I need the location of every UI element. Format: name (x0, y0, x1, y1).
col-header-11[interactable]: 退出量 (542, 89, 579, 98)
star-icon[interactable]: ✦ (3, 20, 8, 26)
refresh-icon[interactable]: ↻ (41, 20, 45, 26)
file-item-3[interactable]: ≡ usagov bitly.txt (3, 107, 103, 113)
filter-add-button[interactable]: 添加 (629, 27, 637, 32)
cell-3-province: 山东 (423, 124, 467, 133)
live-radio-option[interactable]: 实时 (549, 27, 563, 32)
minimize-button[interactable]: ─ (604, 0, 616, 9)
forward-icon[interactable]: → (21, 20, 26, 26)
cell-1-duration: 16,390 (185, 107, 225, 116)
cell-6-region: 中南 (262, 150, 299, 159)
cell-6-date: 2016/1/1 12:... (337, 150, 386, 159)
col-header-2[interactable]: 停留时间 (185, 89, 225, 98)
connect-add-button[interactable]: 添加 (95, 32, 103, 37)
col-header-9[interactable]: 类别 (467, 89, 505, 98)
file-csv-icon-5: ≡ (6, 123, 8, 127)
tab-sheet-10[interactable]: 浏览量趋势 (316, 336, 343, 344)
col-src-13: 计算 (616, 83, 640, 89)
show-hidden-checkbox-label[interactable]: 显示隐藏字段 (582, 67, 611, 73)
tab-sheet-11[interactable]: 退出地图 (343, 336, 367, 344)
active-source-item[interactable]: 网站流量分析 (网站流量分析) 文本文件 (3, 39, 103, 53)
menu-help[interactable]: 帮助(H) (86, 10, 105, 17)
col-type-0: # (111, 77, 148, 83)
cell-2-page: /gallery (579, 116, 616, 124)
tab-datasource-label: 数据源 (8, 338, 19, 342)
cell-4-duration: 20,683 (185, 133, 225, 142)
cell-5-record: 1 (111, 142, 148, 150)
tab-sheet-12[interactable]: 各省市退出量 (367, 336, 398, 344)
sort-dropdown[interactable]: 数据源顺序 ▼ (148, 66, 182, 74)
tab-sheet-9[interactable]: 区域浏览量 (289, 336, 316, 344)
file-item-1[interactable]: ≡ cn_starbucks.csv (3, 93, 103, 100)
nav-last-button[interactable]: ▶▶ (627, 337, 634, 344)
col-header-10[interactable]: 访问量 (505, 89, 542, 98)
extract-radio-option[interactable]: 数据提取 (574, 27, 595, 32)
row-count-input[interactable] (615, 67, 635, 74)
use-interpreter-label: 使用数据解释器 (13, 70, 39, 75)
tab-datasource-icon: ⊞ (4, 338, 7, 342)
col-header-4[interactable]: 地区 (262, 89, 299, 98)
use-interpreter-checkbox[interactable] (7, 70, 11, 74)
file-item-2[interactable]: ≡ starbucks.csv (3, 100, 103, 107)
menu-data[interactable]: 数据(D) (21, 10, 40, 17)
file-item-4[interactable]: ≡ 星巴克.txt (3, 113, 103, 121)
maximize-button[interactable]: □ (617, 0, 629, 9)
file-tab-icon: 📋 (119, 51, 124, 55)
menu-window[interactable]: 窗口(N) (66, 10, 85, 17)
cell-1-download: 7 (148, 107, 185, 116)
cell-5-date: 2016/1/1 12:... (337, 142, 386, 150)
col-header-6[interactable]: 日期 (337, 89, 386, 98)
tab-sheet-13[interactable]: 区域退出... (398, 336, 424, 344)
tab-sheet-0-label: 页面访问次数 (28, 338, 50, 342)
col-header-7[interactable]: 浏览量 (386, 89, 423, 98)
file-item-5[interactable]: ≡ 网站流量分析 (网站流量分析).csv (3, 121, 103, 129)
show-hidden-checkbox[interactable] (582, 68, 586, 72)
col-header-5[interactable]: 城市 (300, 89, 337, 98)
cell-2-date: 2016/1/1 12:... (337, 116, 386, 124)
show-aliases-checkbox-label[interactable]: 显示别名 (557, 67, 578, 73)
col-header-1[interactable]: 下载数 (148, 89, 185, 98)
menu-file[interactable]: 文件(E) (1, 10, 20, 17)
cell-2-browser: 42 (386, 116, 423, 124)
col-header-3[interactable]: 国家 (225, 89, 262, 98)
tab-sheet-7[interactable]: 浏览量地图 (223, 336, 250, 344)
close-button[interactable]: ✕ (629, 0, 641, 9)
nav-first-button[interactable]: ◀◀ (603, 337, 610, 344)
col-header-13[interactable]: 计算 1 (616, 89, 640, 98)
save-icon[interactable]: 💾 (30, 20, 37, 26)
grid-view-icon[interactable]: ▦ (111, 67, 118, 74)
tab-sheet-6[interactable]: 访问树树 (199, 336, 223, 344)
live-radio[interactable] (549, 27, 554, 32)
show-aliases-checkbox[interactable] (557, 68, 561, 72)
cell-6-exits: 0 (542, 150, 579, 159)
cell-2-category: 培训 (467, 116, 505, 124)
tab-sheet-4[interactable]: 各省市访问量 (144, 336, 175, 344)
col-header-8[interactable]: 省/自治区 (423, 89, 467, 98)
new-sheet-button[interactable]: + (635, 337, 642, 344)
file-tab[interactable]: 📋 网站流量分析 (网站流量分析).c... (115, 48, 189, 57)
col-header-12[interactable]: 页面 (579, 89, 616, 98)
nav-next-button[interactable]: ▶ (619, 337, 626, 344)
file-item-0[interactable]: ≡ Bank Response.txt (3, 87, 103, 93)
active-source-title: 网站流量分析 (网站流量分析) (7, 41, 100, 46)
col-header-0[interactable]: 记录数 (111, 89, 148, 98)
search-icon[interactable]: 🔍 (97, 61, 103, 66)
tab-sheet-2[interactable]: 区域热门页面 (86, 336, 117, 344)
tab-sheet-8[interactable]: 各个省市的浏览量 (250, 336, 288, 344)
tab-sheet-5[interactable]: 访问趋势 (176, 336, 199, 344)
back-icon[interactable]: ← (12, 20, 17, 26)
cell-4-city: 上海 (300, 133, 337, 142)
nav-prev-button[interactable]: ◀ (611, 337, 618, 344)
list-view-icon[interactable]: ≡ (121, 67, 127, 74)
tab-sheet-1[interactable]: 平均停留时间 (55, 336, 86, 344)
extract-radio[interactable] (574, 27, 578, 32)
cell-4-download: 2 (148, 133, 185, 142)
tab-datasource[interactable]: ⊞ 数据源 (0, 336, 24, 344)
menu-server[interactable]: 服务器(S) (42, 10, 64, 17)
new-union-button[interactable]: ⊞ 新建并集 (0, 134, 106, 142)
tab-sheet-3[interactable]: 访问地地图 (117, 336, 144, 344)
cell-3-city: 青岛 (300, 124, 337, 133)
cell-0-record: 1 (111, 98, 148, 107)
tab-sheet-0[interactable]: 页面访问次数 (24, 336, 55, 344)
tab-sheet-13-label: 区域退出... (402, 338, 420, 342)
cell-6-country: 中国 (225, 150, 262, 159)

Exercise description ▸ Only an exact copy of the entries above will do.

Answer section ▸
I need the location of every UI element. Format: name (x0, y0, x1, y1).
col-header-11[interactable]: 退出量 (542, 89, 579, 98)
star-icon[interactable]: ✦ (3, 20, 8, 26)
refresh-icon[interactable]: ↻ (41, 20, 45, 26)
file-item-3[interactable]: ≡ usagov bitly.txt (3, 107, 103, 113)
filter-add-button[interactable]: 添加 (629, 27, 637, 32)
cell-3-province: 山东 (423, 124, 467, 133)
live-radio-option[interactable]: 实时 (549, 27, 563, 32)
minimize-button[interactable]: ─ (604, 0, 616, 9)
forward-icon[interactable]: → (21, 20, 26, 26)
cell-1-duration: 16,390 (185, 107, 225, 116)
cell-6-region: 中南 (262, 150, 299, 159)
cell-6-date: 2016/1/1 12:... (337, 150, 386, 159)
col-header-2[interactable]: 停留时间 (185, 89, 225, 98)
connect-add-button[interactable]: 添加 (95, 32, 103, 37)
col-header-9[interactable]: 类别 (467, 89, 505, 98)
file-csv-icon-5: ≡ (6, 123, 8, 127)
tab-sheet-10[interactable]: 浏览量趋势 (316, 336, 343, 344)
col-src-13: 计算 (616, 83, 640, 89)
show-hidden-checkbox-label[interactable]: 显示隐藏字段 (582, 67, 611, 73)
tab-sheet-11[interactable]: 退出地图 (343, 336, 367, 344)
active-source-item[interactable]: 网站流量分析 (网站流量分析) 文本文件 (3, 39, 103, 53)
menu-help[interactable]: 帮助(H) (86, 10, 105, 17)
col-type-0: # (111, 77, 148, 83)
cell-2-page: /gallery (579, 116, 616, 124)
tab-datasource-label: 数据源 (8, 338, 19, 342)
cell-4-duration: 20,683 (185, 133, 225, 142)
cell-5-record: 1 (111, 142, 148, 150)
tab-sheet-12[interactable]: 各省市退出量 (367, 336, 398, 344)
sort-dropdown[interactable]: 数据源顺序 ▼ (148, 66, 182, 74)
tab-sheet-9[interactable]: 区域浏览量 (289, 336, 316, 344)
file-item-1[interactable]: ≡ cn_starbucks.csv (3, 93, 103, 100)
nav-last-button[interactable]: ▶▶ (627, 337, 634, 344)
col-header-10[interactable]: 访问量 (505, 89, 542, 98)
extract-radio-option[interactable]: 数据提取 (574, 27, 595, 32)
row-count-input[interactable] (615, 67, 635, 74)
use-interpreter-label: 使用数据解释器 (13, 70, 39, 75)
tab-datasource-icon: ⊞ (4, 338, 7, 342)
col-header-4[interactable]: 地区 (262, 89, 299, 98)
use-interpreter-checkbox[interactable] (7, 70, 11, 74)
file-item-2[interactable]: ≡ starbucks.csv (3, 100, 103, 107)
menu-data[interactable]: 数据(D) (21, 10, 40, 17)
file-item-4[interactable]: ≡ 星巴克.txt (3, 113, 103, 121)
maximize-button[interactable]: □ (617, 0, 629, 9)
file-tab-icon: 📋 (119, 51, 124, 55)
menu-window[interactable]: 窗口(N) (66, 10, 85, 17)
cell-1-download: 7 (148, 107, 185, 116)
cell-5-date: 2016/1/1 12:... (337, 142, 386, 150)
col-header-6[interactable]: 日期 (337, 89, 386, 98)
tab-sheet-13[interactable]: 区域退出... (398, 336, 424, 344)
tab-sheet-0-label: 页面访问次数 (28, 338, 50, 342)
col-header-7[interactable]: 浏览量 (386, 89, 423, 98)
file-item-5[interactable]: ≡ 网站流量分析 (网站流量分析).csv (3, 121, 103, 129)
show-hidden-checkbox[interactable] (582, 68, 586, 72)
col-header-5[interactable]: 城市 (300, 89, 337, 98)
cell-2-date: 2016/1/1 12:... (337, 116, 386, 124)
show-aliases-checkbox-label[interactable]: 显示别名 (557, 67, 578, 73)
col-header-1[interactable]: 下载数 (148, 89, 185, 98)
menu-file[interactable]: 文件(E) (1, 10, 20, 17)
cell-2-browser: 42 (386, 116, 423, 124)
col-header-3[interactable]: 国家 (225, 89, 262, 98)
tab-sheet-7[interactable]: 浏览量地图 (223, 336, 250, 344)
close-button[interactable]: ✕ (629, 0, 641, 9)
nav-first-button[interactable]: ◀◀ (603, 337, 610, 344)
col-header-13[interactable]: 计算 1 (616, 89, 640, 98)
save-icon[interactable]: 💾 (30, 20, 37, 26)
grid-view-icon[interactable]: ▦ (111, 67, 118, 74)
tab-sheet-6[interactable]: 访问树树 (199, 336, 223, 344)
live-radio[interactable] (549, 27, 554, 32)
show-aliases-checkbox[interactable] (557, 68, 561, 72)
cell-6-exits: 0 (542, 150, 579, 159)
cell-2-category: 培训 (467, 116, 505, 124)
tab-sheet-4[interactable]: 各省市访问量 (144, 336, 175, 344)
col-header-8[interactable]: 省/自治区 (423, 89, 467, 98)
new-sheet-button[interactable]: + (635, 337, 642, 344)
file-tab[interactable]: 📋 网站流量分析 (网站流量分析).c... (115, 48, 189, 57)
col-header-12[interactable]: 页面 (579, 89, 616, 98)
nav-next-button[interactable]: ▶ (619, 337, 626, 344)
file-item-0[interactable]: ≡ Bank Response.txt (3, 87, 103, 93)
active-source-title: 网站流量分析 (网站流量分析) (7, 41, 100, 46)
col-header-0[interactable]: 记录数 (111, 89, 148, 98)
search-icon[interactable]: 🔍 (97, 61, 103, 66)
tab-sheet-2[interactable]: 区域热门页面 (86, 336, 117, 344)
tab-sheet-8[interactable]: 各个省市的浏览量 (250, 336, 288, 344)
tab-sheet-5[interactable]: 访问趋势 (176, 336, 199, 344)
back-icon[interactable]: ← (12, 20, 17, 26)
cell-4-city: 上海 (300, 133, 337, 142)
nav-prev-button[interactable]: ◀ (611, 337, 618, 344)
list-view-icon[interactable]: ≡ (121, 67, 127, 74)
tab-sheet-1[interactable]: 平均停留时间 (55, 336, 86, 344)
extract-radio[interactable] (574, 27, 578, 32)
cell-4-download: 2 (148, 133, 185, 142)
tab-datasource[interactable]: ⊞ 数据源 (0, 336, 24, 344)
menu-server[interactable]: 服务器(S) (42, 10, 64, 17)
new-union-button[interactable]: ⊞ 新建并集 (0, 134, 106, 142)
tab-sheet-3[interactable]: 访问地地图 (117, 336, 144, 344)
cell-3-city: 青岛 (300, 124, 337, 133)
cell-0-record: 1 (111, 98, 148, 107)
tab-sheet-0[interactable]: 页面访问次数 (24, 336, 55, 344)
tab-sheet-13-label: 区域退出... (402, 338, 420, 342)
cell-6-country: 中国 (225, 150, 262, 159)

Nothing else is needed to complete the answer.